| TRY IT |
Only lines holding the word "Items" are needed; copy each of them from the material.

=== Section Start ===

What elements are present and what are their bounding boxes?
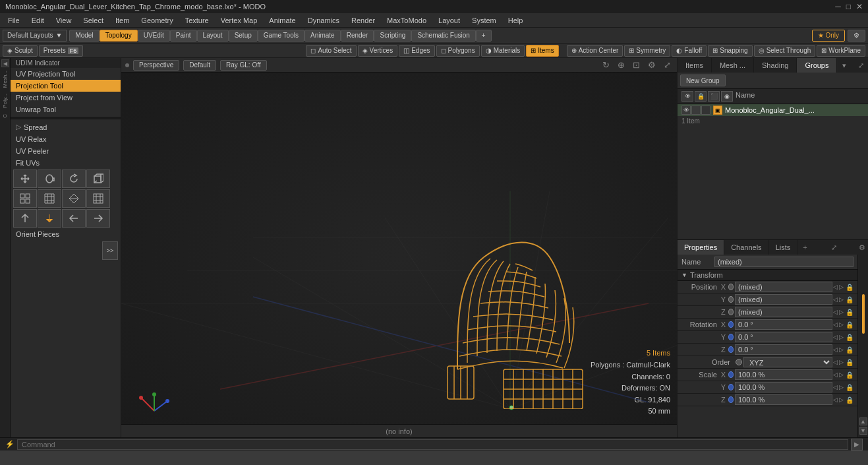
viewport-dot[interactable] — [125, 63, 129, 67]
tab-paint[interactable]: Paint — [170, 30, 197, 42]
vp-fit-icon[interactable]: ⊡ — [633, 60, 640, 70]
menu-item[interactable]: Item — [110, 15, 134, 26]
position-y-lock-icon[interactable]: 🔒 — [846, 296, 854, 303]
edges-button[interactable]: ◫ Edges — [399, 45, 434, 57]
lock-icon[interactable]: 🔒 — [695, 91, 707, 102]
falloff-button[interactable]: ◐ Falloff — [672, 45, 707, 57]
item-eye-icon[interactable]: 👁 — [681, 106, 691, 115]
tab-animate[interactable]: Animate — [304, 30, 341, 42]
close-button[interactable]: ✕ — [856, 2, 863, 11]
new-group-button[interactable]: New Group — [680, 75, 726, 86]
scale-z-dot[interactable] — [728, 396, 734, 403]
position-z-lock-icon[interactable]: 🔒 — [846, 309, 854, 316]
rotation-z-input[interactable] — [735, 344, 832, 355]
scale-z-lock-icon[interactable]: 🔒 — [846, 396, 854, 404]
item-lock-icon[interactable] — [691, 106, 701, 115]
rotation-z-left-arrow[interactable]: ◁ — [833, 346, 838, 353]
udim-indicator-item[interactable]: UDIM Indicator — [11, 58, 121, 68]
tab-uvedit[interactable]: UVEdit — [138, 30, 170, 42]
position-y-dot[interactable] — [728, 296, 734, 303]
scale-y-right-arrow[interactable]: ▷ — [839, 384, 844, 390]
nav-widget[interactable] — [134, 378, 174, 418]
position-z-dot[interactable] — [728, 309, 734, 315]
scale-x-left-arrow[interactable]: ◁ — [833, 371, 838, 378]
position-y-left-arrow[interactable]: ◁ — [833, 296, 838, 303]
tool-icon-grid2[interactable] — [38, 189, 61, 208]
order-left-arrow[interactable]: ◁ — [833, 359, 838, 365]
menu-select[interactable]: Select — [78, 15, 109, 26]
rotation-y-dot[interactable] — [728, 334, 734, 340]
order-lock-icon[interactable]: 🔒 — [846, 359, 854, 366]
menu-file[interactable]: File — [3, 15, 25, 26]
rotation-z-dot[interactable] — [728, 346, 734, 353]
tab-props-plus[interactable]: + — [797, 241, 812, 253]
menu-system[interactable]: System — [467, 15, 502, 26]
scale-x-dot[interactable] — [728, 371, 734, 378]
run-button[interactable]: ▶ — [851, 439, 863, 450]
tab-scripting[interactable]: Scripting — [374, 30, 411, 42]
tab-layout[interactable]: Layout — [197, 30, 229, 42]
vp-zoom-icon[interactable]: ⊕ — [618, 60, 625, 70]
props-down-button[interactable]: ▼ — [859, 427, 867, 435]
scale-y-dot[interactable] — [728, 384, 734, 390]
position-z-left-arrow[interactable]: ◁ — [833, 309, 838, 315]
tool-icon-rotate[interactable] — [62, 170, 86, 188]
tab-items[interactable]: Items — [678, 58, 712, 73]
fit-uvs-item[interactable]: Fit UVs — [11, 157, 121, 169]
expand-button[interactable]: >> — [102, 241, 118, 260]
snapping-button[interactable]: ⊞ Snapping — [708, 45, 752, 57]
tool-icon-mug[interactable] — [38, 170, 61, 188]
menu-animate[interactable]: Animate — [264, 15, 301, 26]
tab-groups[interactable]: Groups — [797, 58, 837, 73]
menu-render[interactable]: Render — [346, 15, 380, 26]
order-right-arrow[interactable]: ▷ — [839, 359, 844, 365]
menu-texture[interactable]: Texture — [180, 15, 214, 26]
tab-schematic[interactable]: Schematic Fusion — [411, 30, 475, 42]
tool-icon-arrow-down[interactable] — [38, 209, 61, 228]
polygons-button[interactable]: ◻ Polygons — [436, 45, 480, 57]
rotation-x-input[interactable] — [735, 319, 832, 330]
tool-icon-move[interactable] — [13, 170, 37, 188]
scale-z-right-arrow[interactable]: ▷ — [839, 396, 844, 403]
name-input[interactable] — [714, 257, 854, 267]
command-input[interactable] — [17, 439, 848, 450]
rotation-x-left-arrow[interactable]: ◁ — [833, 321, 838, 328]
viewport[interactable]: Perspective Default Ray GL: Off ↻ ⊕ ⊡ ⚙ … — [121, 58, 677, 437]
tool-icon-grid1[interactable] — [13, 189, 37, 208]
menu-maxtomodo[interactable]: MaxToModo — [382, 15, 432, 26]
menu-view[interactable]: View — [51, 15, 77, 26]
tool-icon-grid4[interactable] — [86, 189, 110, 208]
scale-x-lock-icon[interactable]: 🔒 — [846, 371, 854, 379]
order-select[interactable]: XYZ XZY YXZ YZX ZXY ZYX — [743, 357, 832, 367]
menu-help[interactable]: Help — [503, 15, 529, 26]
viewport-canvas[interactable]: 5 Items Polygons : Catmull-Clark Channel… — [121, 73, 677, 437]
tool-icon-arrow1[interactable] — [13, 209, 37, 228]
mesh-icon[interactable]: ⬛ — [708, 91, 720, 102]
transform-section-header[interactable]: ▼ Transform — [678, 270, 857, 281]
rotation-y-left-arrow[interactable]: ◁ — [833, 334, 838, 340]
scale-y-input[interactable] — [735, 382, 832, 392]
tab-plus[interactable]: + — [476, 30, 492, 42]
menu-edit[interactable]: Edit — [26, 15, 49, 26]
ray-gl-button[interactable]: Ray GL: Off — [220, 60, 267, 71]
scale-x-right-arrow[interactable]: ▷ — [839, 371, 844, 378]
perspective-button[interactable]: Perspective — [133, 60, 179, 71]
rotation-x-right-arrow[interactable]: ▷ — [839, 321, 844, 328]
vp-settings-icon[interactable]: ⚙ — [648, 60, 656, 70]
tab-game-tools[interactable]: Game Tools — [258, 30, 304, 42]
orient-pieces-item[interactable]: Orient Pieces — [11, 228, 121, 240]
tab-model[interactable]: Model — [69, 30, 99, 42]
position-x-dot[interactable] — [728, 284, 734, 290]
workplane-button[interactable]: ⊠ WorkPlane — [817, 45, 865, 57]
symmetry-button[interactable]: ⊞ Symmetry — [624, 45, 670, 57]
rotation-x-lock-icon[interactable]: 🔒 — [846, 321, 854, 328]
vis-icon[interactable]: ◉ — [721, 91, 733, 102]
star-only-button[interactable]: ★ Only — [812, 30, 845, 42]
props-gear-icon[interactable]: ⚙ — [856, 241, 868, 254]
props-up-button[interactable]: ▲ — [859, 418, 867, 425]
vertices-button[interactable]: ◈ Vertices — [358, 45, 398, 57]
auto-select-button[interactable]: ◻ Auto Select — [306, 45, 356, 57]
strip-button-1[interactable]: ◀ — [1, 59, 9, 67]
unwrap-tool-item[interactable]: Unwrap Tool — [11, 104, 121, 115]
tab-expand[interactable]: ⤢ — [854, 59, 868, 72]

=== Section End ===

| ANSWER SPACE |
tab-items[interactable]: Items — [678, 58, 712, 73]
viewport-canvas[interactable]: 5 Items Polygons : Catmull-Clark Channel… — [121, 73, 677, 437]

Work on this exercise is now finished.